Caro Manuel este teu ótimo poema lembrou-me da época em que relutava em escrever no teclado do computador (foi muito difícil); tudo parecia não ter saído de minha cabeça, tão estranho era. Mas hoje não saberia escrever fora do teclado. Parabéns pelo poema.
Grande abraço.
Pedro
Manuel,
Custei a aceitar a mudança. Lembro, faz anos, uma vizinha minha contou-me que escrevia seus contos diretamente na tela. Mas como? Achei a mulher meio maluca! Mas ela estava anos à minha frente. Lógico que não quis saber e continuei a escrever à mão. Era mais romântico, tudo saia do fundo da alma. Mas fiquei intrigada, queria saber a diferença e fiz o teste. Daquele dia em diante, nunca mais escrevi nada à mão (que ‘mão de obra), que riscanhada, quanto tempo perdido!
Hoje, se não vejo a estética, a formação e o desenvolvimento se formando, perco a noção e a ideia. Gostei muito dessa tua poética realista.
Beijo, amigo.
Tais e Pedro Luso,
é um privilégio os meus poemas e outros textos merecerem a atenção e o apreço dos dois amigos, um distinto casal inteligente e culto.
na caso presente, fico, no entanto, um pouco frustrado pois os seus comentários demonstram que o poema, afinal, não revela a carga irónica que lhe quis imprimir e não me fiz entender.

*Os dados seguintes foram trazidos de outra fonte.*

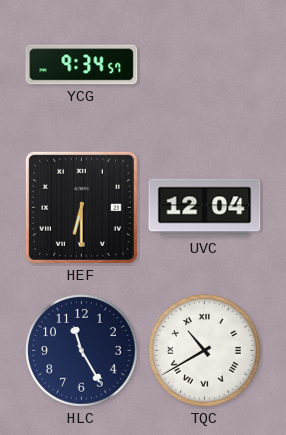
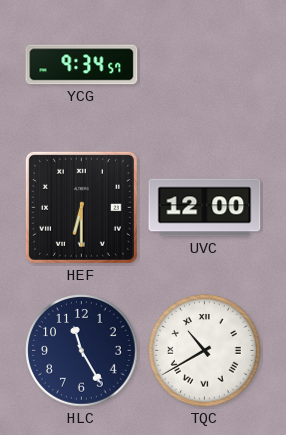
UVC: 12:04 -> 12:00
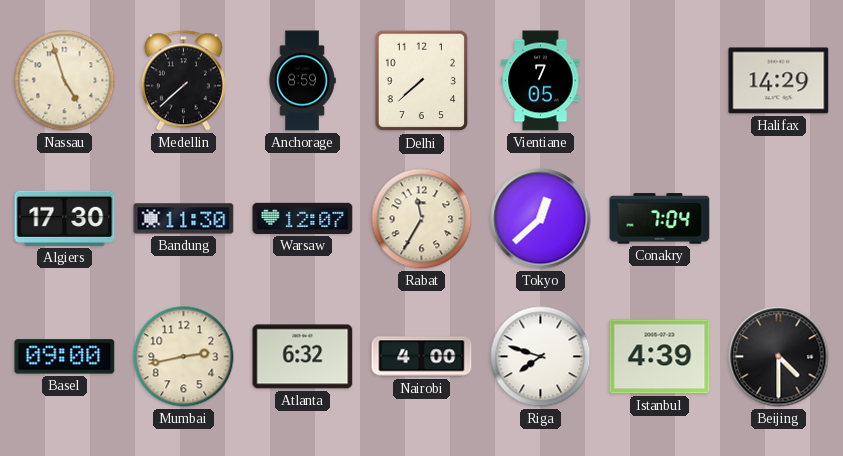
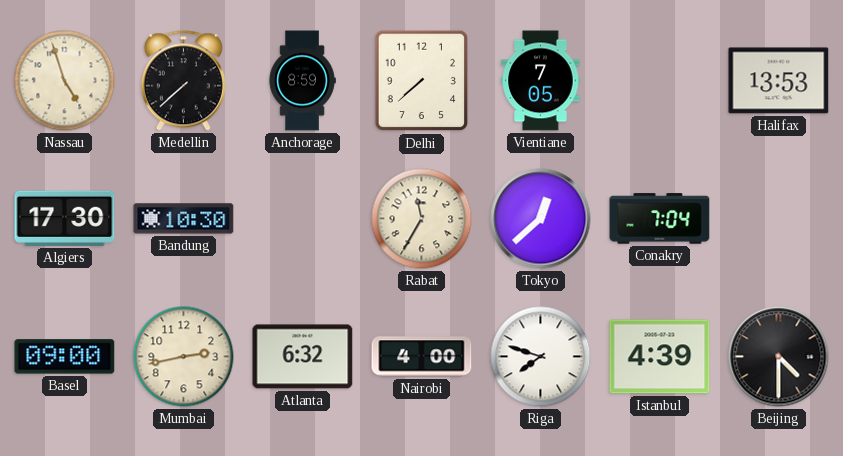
Halifax: 14:29 -> 13:53
Bandung: 11:30 -> 10:30
Warsaw: 12:07 -> none
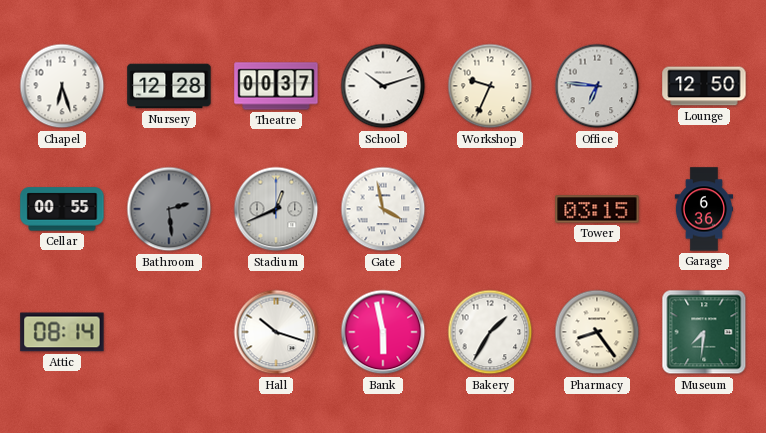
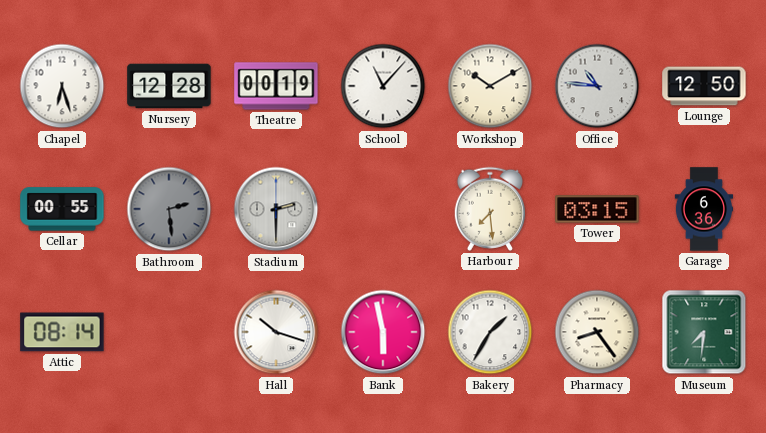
Theatre: 00:37 -> 00:19
School: 10:12 -> 11:07
Workshop: 9:34 -> 10:10
Office: 6:46 -> 10:46
Stadium: 12:41 -> 2:30
Gate: 3:58 -> none
Harbour: none -> 7:29
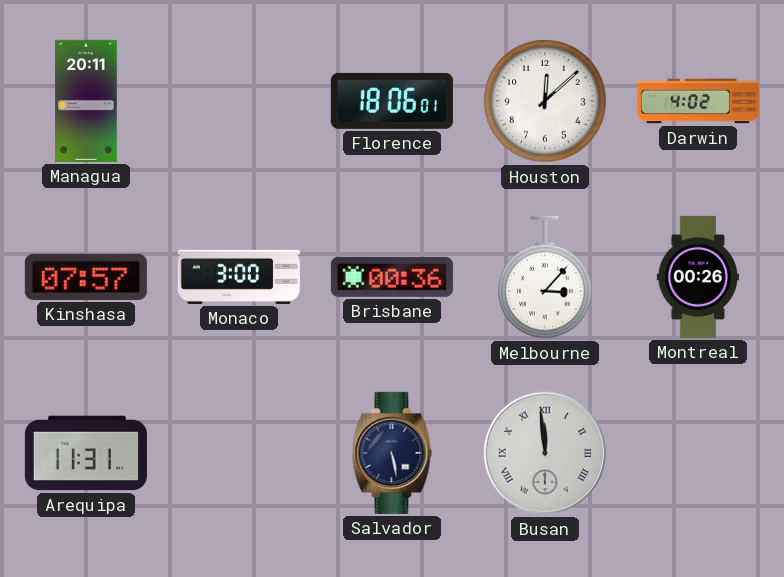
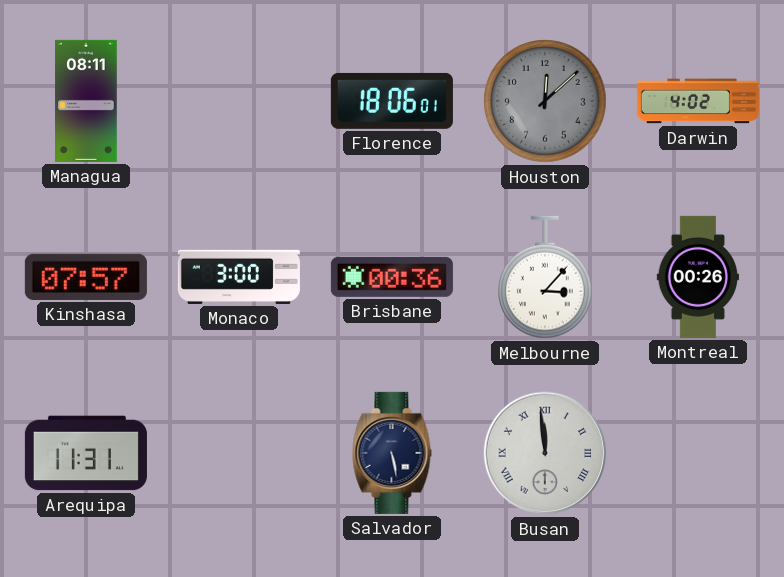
Managua: 20:11 -> 08:11
Houston dial: white -> grey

afinal o "amigo que muito estimo" quis tão (?) somente considerar "datada", na substância e na forma, a minha poesia, usando o computador como símbolo.
mas o culpado sou eu (que não soube imprimir ao poema o sentido desejado) e não o computador de que sou "fiel" utilizador há mais de 20 anos.
fico-lhes grato pela leitura, pois e permite "afinar" melhor a minha linguagem
caloroso abraço a ambos
Poesia sem lirismo, nua e crua.
Foi a minha interpretação.
Boa noite,caro MV
Como pego na coisa? De caras ou de cernelha?
Porventura, farei de abelha. Asneira!, não tenho meio de dar loiro algum. Quem o inventou foi a escrita "inteligente". O que eu teclei tinha sido "azelha". Conclusão a tecnologia tem riscos.
Porém, bites, bytes, teclado, tela, portátil, PC e restante maquinaria não me causam urticária.
Por outro lado, a caneta, de esfera ou de aparo (o aparo parece dar-me mais amparo à mão), e o papel, liso ou pautado, aceito-os naturalmente. Confesso que no que diz respeito à celulose,por temperamento, não alinho com a linha, ou seja, umas palavras ficam umas rés do chão e outras a flutuar; não escrevo, rabisco, de tal forma que, quando pego em cadernos, agendas, folhas avulso, bordas de jornais, guardanapos de café que acumulo em desencontrados lugares de casa, tenho dificuldade em decifrar os hieróglifos despenteados pelo sopro do momento inicial. Adiante, mas antes não quero deixar de referir a emoção do olfato: o papel e a tinta.
Cada um, sem preconceito, escreva onde muito bem entender. Pessoalmente, começo no papel e termino no... Não é pecado, seja assim ou assado.
Quanto à poesia propriamente dita... o autor adopta um estilo que não lhe conhecia, utilizando uma forma que pode desenvolver melhor a empatia do leitor. Há uma sedução por meio de uma literalidade de acesso mais imediato.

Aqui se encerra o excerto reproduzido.